Une seule page de leçon sur un site de membership que j'ai audité l'année dernière faisait 147 requêtes de base de données et chargeait 43 fichiers CSS/JS distincts. La page pesait 4,2 Mo. Sur un hébergement partagé, cette page a pris 7,8 secondes à charger.

La taxe des plugins

Chaque plugin WordPress est essentiellement un crochet dans le pipeline d'exécution. Même les plugins bien écrits ajoutent de la surcharge. Mais les plugins de membership sont particulièrement coûteux car ils s'exécutent sur chaque chargement de page pour vérifier les autorisations. MemberPress, par exemple, croche à template_redirect, the_content, et plusieurs autres filtres. Multipliez cela par un site avec 500+ pages protégées et des milliers de membres actifs, et votre serveur fait un travail sérieux sur chaque requête.

Le problème de la base de données

WordPress stocke tout dans une seule base de données. Les métadonnées utilisateur, les métadonnées de publication, les niveaux de membership, la progression des cours, l'historique des transactions -- tout cela vit dans wp_options, wp_usermeta, et wp_postmeta. Ces tables n'ont jamais été conçues pour le volume de données qu'un site de membership génère. Une fois que vous dépassez 10 000+ membres avec des données de progression de cours, ces tables s'agrandissent et les requêtes ralentissent à un rythme d'escargot.

J'ai vu des tables wp_usermeta avec 2 millions+ de lignes sur les sites de membership. Sans une indexation appropriée (et le schéma par défaut de WordPress n'indexe pas meta_value), même les recherches simples deviennent terriblement lentes.

Les vrais chiffres de performance

Mettez des données derrière cela. Voici une comparaison des Core Web Vitals des sites WordPress de membership que nous avons audités par rapport à ce que nous voyons après les reconstructions sans tête :

Métrique WordPress + plugins de membership Reconstruction sans tête (Next.js) Cible Google
Largest Contentful Paint (LCP) 4.2 - 8.1s 0.8 - 1.4s < 2.5s
Interaction to Next Paint (INP) 280 - 450ms 40 - 90ms < 200ms
Cumulative Layout Shift (CLS) 0.15 - 0.38 0.01 - 0.04 < 0.1
Time to First Byte (TTFB) 1.2 - 3.8s 50 - 200ms < 0.8s
Poids total de la page 2.8 - 5.2MB 180 - 400KB < 2MB
Requêtes HTTP 45 - 90+ 8 - 15 < 60

Ce ne sont pas des chiffres théoriques. Ils proviennent de vrais projets. La différence est flagrante, et elle affecte directement votre résultat net.

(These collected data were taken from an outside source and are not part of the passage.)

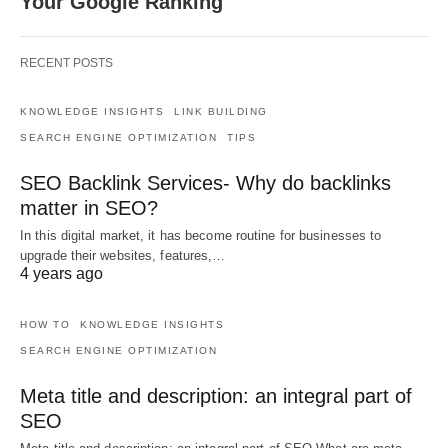
Your Google Ranking
RECENT POSTS
KNOWLEDGE INSIGHTS
LINK BUILDING
SEARCH ENGINE OPTIMIZATION
TIPS
SEO Backlink Services- Why do backlinks
matter in SEO?
In this digital market, it has become routine for businesses to
upgrade their websites, features,…
4 years ago
HOW TO
KNOWLEDGE INSIGHTS
SEARCH ENGINE OPTIMIZATION
Meta title and description: an integral part of
SEO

La recherche d'Elementor montre que seulement 40,5% des sites WordPress réussissent les trois Core Web Vitals. Pour les sites de membership avec leur charge supplémentaire de plugins ? Ce nombre baisse considérablement. Pendant ce temps, les sites Next.js réussissent à environ 55% de taux dès la sortie de la boîte -- et avec une optimisation appropriée, vous pouvez aller beaucoup plus haut.

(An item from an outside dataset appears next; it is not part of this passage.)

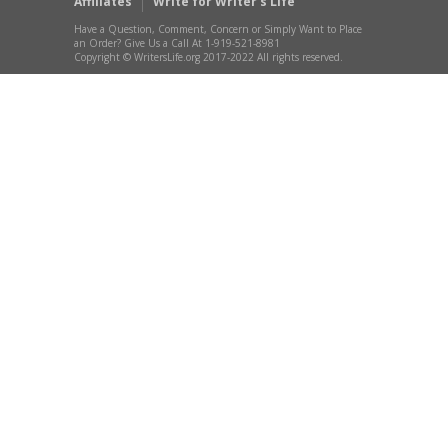
Affiliates
Write for Writer’s Life
Have a Question, Comment, Concern or Simply Want to Place
an Order? Give Us a Call At 1-919-521-8981
Copyright © WritersLife.org 2017-2022 All rights reserved.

Et voici l'argument commercial qui compte vraiment : une amélioration de vitesse de 0,1 seconde sur mobile augmente les taux de conversion au détail de 8,4% selon la recherche de Deloitte. Pour un site de membership facturant 49 $/mois, même une légère réduction du taux d'attrition grâce à des chargements de pages plus rapides paie la reconstruction en quelques mois.

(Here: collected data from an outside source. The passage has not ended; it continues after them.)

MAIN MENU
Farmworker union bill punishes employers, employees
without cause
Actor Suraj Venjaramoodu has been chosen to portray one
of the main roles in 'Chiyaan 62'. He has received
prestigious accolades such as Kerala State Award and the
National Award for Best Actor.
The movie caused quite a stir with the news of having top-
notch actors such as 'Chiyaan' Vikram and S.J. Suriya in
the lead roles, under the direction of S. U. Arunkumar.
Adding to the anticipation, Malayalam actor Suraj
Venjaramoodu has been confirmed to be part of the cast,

Pouvez-vous corriger cela sans une reconstruction ?

Question juste. Et la réponse honnête est : parfois, oui. Avant de vous engager dans une reconstruction sans tête complète, voici ce qu'il faut essayer :

Des victoires rapides qui aident vraiment

Mettez à niveau PHP vers 8.3+. Cela seul peut améliorer les performances de 20-30%. Vérifiez votre version à Tableau de bord → Outils → Santé du site → Info → Serveur. Si vous êtes toujours sur PHP 7.4, vous laissez des performances gratuites sur la table.

Passez à un hébergement de qualité. Si vous êtes sur un hébergement partagé, passez à l'hébergement WordPress géré (Cloudways, Kinsta, WP Engine). Budget 50-150 $/mois au lieu de 10 $. C'est l'amélioration unique la plus importante que la plupart des gens puissent faire.

Installez un cache d'objet. Redis ou Memcached. Cela cache les résultats de requête de base de données en mémoire, ce qui est énorme pour les sites de membership qui martelent la base de données à chaque requête.

// wp-config.php - Activez le cache d'objet Redis
define('WP_REDIS_HOST', '127.0.0.1');
define('WP_REDIS_PORT', 6379);
define('WP_REDIS_DATABASE', 0);

Supprimez les plugins inutilisés et désactivez les scripts par page. Utilisez Asset CleanUp ou Perfmatters pour désactiver le CSS/JS des plugins sur les pages où ils ne sont pas nécessaires. Cela seul peut éliminer 10-20 requêtes HTTP par page.

Optimisez votre base de données. Supprimez les éléments temporaires expirés, nettoyez les révisions de publication, optimisez les options préchargées :

-- Vérifiez la taille des données préchargées (doit être inférieure à 1 Mo)
SELECT SUM(LENGTH(option_value)) as autoload_size 
FROM wp_options 
WHERE autoload = 'yes';

-- Trouvez les plus grands contrevenants
SELECT option_name, LENGTH(option_value) as size 
FROM wp_options 
WHERE autoload = 'yes' 
ORDER BY size DESC 
LIMIT 20;

Quand ces correctifs ne suffisent pas

Voici la chose : toutes ces optimisations sont des pansements sur un problème architectural fondamental. Vous exécutez toujours PHP à chaque requête. Vous interrogez toujours une base de données MySQL pour vérifier les autorisations. Vous chargez toujours le noyau WordPress -- tous les 70 000+ lignes de celui-ci -- avant qu'un seul octet de votre contenu réel ne soit servi.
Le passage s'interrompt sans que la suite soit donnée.